I am old and eternally young. I expect to wake,
find you, for us to reunite. I expect to find him
again, but I won’t say his name for fear nothing 


has changed. I expect I will be strident forever.
Oh I was a willful girl, I know. I know. On the other hand
- the hand I press to my cheek to feel myself alive! -
if I had lived now I would have survived…


The car waiting for me at the end of the street,
his eyes combing the crowd for me, we zoom off,
my robe slammed in the door. We are gone, married
on the road. Your thinking was arcane! I’d do it again, Mother.

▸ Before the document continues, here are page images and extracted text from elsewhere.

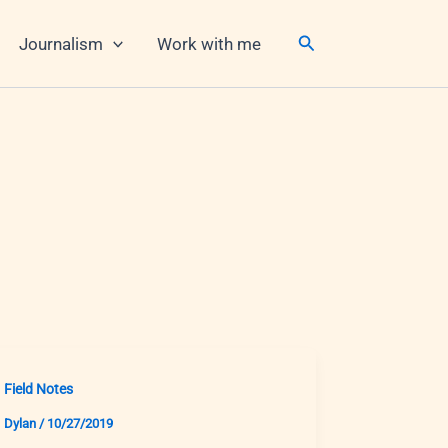
Search
Journalism
Work with me
Field Notes
Dylan
/
10/27/2019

Wander my garden dreaming of his love, singing to him,
yes, I would do it all again. And I would fail.
Such were our times, such was your ancient hatred.
Such was the happiest dagger’s desire.


Shadowed is the garden of mothers and daughters,
where love and opposition find each other
again and again. I walk among its overgrown paths,
lie down among its closing flowers.


Dear Mother, come, uncurl me from my sleep.
Let us cradle each other in clothes of mourning.
Dear Mother, come wake me from my sleep.
I have been dead too long.


Kathleen Kraft received her MFA in Creative Writing from Sarah Lawrence College. Her work has appeared or is forthcoming in The Madison Review, Anderbo, Pirene's Fountain, Willows Wept Review, The Prose Poem Project, and Foundling Review. Her poems have been recently nominated for the 2012 Pushcart Prize and the Sundress Best of the Net 2010 Anthology. She lives with her fiance in Jersey City, NJ, where she teaches creative movement.
 



This poem was inspired by Joseph Brodsky's poem, Odysseus to Telemachus, in which Odysseus tells his son to grow up and move on from him. The tone is one of confusion, longing and loss. It made me think about Juliet, how she is forever immortalized in our memories as a young girl, full of passion and willfulness. I wanted to give her the chance to speak again to shed light on her predicament.